Por Alberto García Watson
Una tragicomedia diplomática que raya en lo grotesco, el acusado de crímenes de guerra, con la tarjeta VIP de invitado especial, sermoneando al mundo sobre justicia y derechos humanos.
El espectáculo no podía ser más patético, Netanyahu hablando solo, prácticamente a su reflejo, mientras el pleno de Naciones Unidas se vaciaba en un gesto de desprecio global. Un premier reducido al eco de sus propias mentiras, abandonado por quienes todavía conservan un mínimo de decoro. La soledad del “líder mundial” quedó al desnudo, nadie quiso ser cómplice del teatro barato en que convirtió su discurso.
Pero lo verdaderamente insultante no es su aislamiento, sino el hecho de que la ONU, esa institución que debería ser el guardián de la legalidad internacional, le permitiera ocupar ese podio. La misma ONU que admitió a Israel en 1949 bajo la condición explícita de cumplir con el acuerdo de Lausana y garantizar el regreso de los refugiados palestinos. Condición, dicho sea de paso, que Israel ha incumplido sistemáticamente durante 75 años, mientras el organismo internacional se limita a aplaudir discursos vacíos y a encogerse de hombros.

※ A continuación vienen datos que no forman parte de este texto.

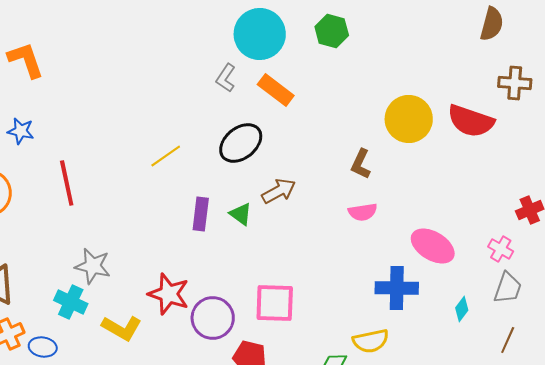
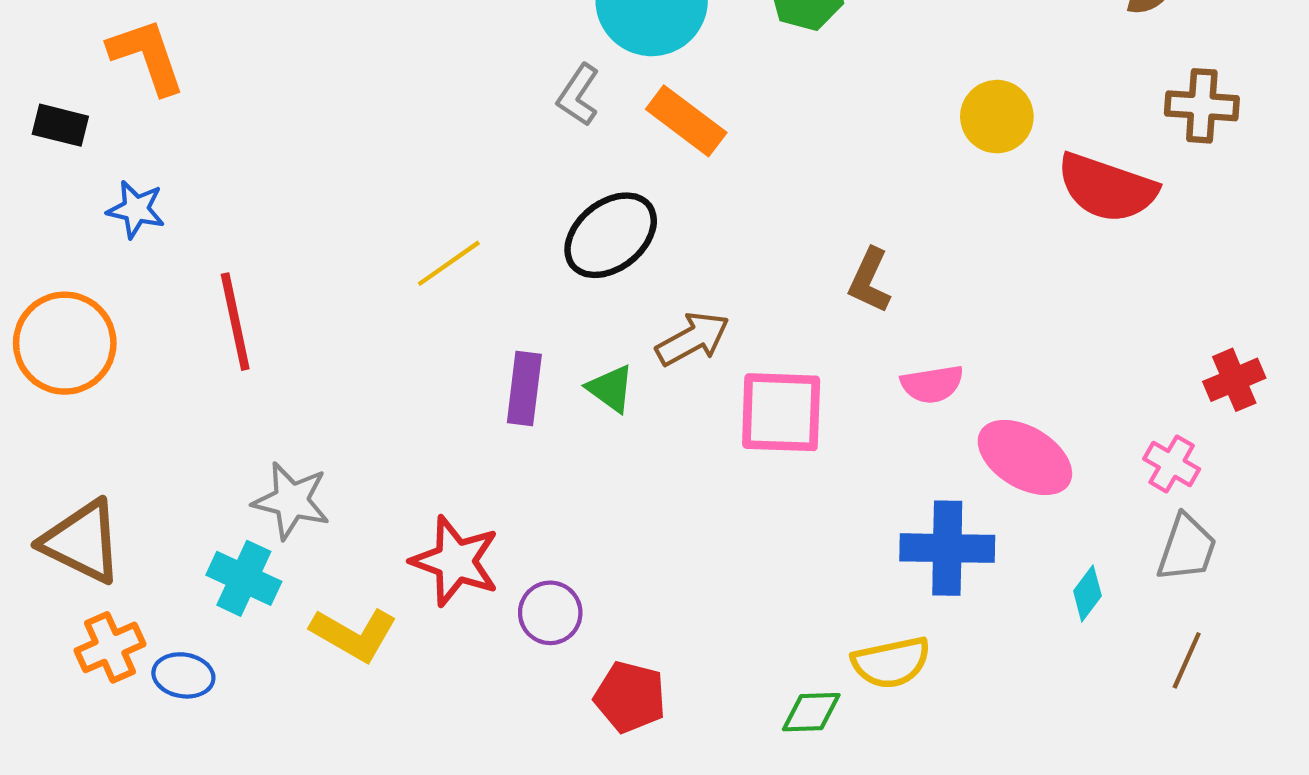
yellow circle: (409, 119) -> (997, 117), moved, size x0.7
pink semicircle: (363, 212) -> (932, 384), moved
pink square: (275, 303) -> (781, 412), moved
purple circle: (213, 318) -> (550, 613), size x0.7

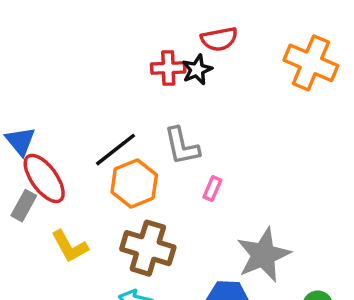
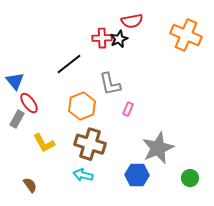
black line: (116, 150) -> (69, 64), moved
red ellipse: (44, 178) -> (29, 103), size x0.7

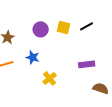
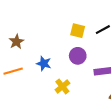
purple circle: (41, 29) -> (78, 56), moved

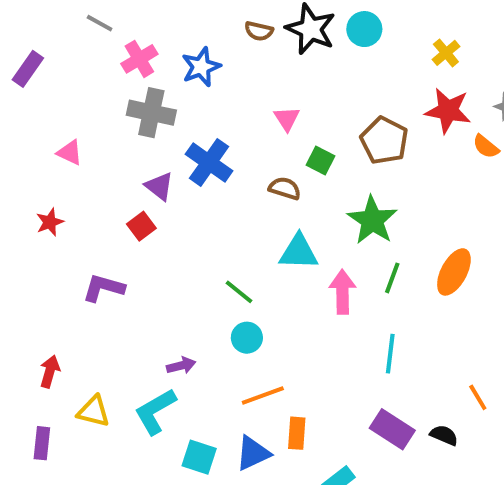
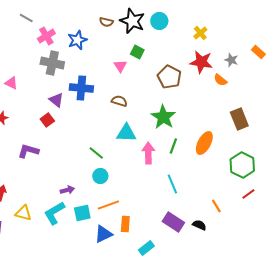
green square: (321, 160) -> (137, 52), moved
blue cross: (209, 162) -> (81, 88), turned -30
cyan line: (390, 354) -> (172, 184), turned -30
cyan square: (199, 457) -> (82, 213), moved, turned -30

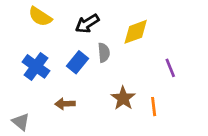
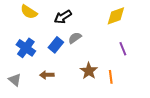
yellow diamond: (136, 32) -> (116, 16), moved
gray semicircle: (104, 53) -> (75, 38), turned -120
gray triangle: (21, 122) -> (15, 80), moved

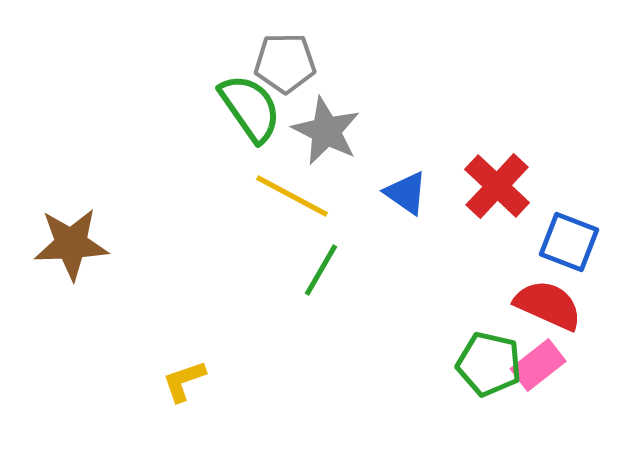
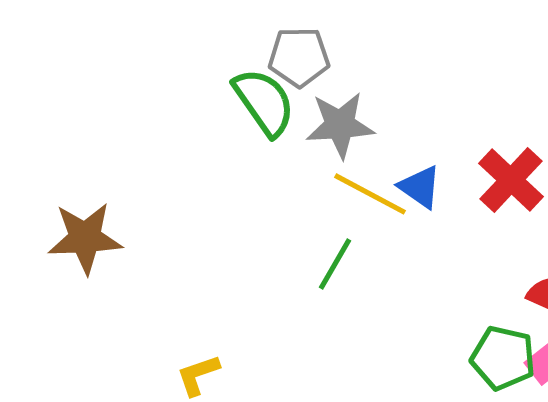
gray star: (326, 131) -> (340, 125), turned -30
yellow line: (292, 196) -> (370, 194), moved

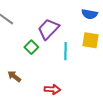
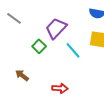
cyan line: (65, 51) -> (73, 50), turned -42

Netanyahu, fiel a su estilo, desplegó una montaña de falsedades. Habló de humanidad, mientras mantiene un pueblo entero bajo sitio, hambre y bombas. Habló de justicia, mientras el dictamen de la Corte Internacional lo persigue como la sombra de un verdugo. Habló de “antisemitismo” como comodín gastado para tapar lo que ya nadie cree, que el genocidio en Gaza es una “guerra defensiva”.
Y lo más grotesco, su show sentimental hacia los rehenes, ese teatro de lágrimas falsas que ni en la peor telenovela turca pasaría el casting. Porque si realmente le importaran, habría detenido la maquinaria de destrucción que los pone en riesgo día tras día. Pero claro, era más rentable convertirlos en utilería propagandística que detener las bombas.

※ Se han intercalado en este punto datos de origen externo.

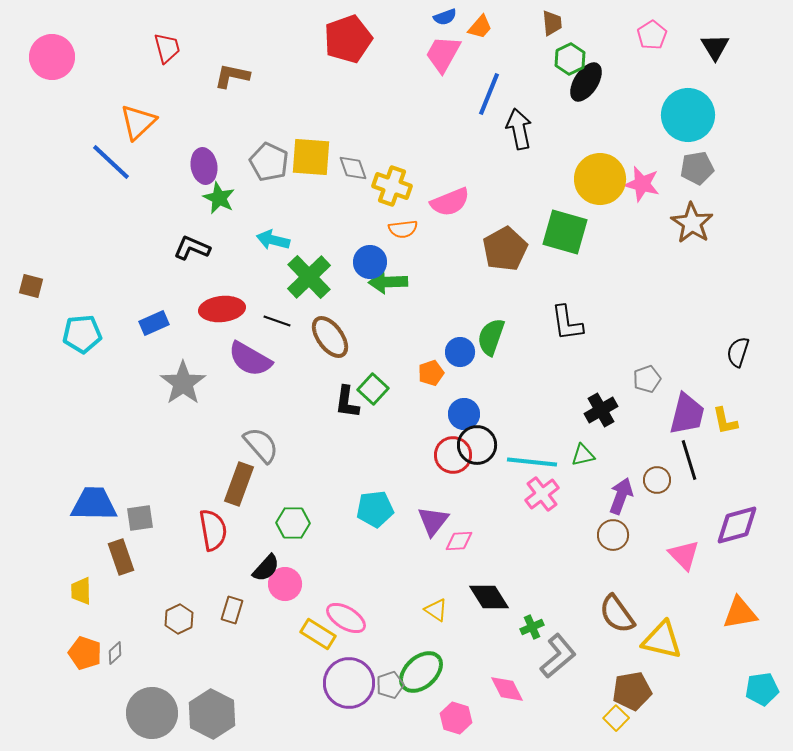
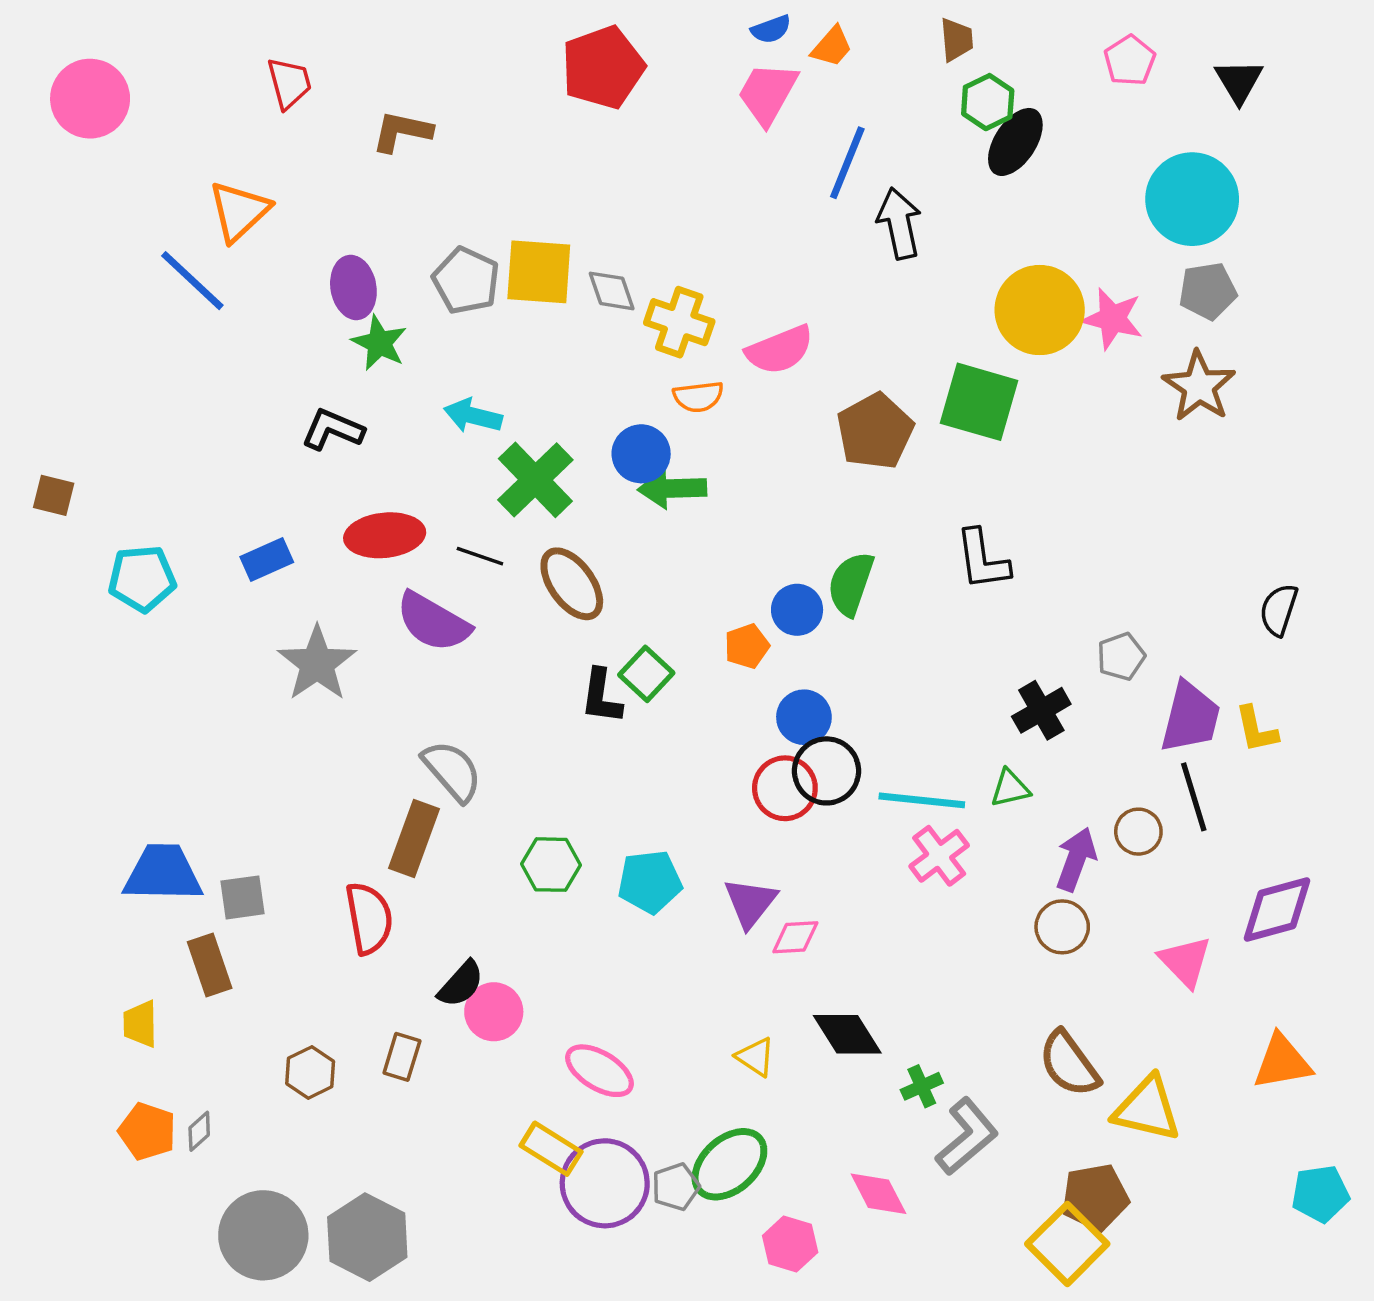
green hexagon: (293, 523) -> (551, 865), moved
yellow rectangle: (318, 634) -> (551, 1149), moved
yellow square: (616, 718) -> (1067, 1244), size x1.8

La ONU, que hace décadas toleró que Israel pisoteara el acuerdo de Lausana, hoy vuelve a demostrar su inagotable talento para la hipocresía. Permite que un acusado de genocidio suba a dar cátedra como si nada, y luego se sorprende de que su credibilidad esté en ruinas.
En definitiva, lo único memorable del discurso fue la foto del vacío, un premier hablando al aire, rodeado apenas de unos cuantos incondicionales que todavía fingen creerle. Una postal perfecta de la absoluta soledad política y moral de un zombi político. Una soledad que ni su retórica ni sus mentiras podrán disimular.
Quizá sea hora de que la ONU recuerde su propio expediente, Israel entró en 1949 con una promesa que jamás cumplió. Y que ahora su primer ministro, con orden de arresto internacional, se atreva a sermonear al mundo desde ese mismo escenario es la prueba más brutal de que, más que Naciones Unidas, lo que tenemos es Naciones Impunes.